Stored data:
*** Begin section ***
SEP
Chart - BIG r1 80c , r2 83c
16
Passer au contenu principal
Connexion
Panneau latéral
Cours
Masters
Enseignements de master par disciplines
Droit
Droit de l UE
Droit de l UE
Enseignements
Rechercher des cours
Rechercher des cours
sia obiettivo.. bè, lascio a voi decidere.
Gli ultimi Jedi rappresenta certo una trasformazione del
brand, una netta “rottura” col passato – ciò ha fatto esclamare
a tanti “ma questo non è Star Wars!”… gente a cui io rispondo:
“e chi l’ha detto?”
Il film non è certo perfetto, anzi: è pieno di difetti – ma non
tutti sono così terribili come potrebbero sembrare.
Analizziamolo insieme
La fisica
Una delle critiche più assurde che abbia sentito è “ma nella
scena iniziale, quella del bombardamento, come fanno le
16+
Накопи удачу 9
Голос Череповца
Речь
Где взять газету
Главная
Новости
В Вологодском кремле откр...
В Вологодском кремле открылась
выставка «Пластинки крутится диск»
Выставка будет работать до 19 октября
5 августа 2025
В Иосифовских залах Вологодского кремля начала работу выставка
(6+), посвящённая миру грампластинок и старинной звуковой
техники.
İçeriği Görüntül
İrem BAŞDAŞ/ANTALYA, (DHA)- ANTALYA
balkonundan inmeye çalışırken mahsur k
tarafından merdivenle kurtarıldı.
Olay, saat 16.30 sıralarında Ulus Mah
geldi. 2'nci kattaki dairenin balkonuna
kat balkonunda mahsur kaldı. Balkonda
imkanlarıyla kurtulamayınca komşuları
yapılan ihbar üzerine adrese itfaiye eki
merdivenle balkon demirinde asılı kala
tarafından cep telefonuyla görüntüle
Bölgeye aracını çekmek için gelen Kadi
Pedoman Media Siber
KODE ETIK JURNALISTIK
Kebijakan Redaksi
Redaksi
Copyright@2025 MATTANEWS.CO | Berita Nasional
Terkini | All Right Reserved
*** End section ***
=== YOUR INSTRUCTIONS ===
In the entries above, which lines hold the string "кремле"? Report all of them.

=== OUTPUT FOR THIS TASK ===
В Вологодском кремле откр...
В Вологодском кремле открылась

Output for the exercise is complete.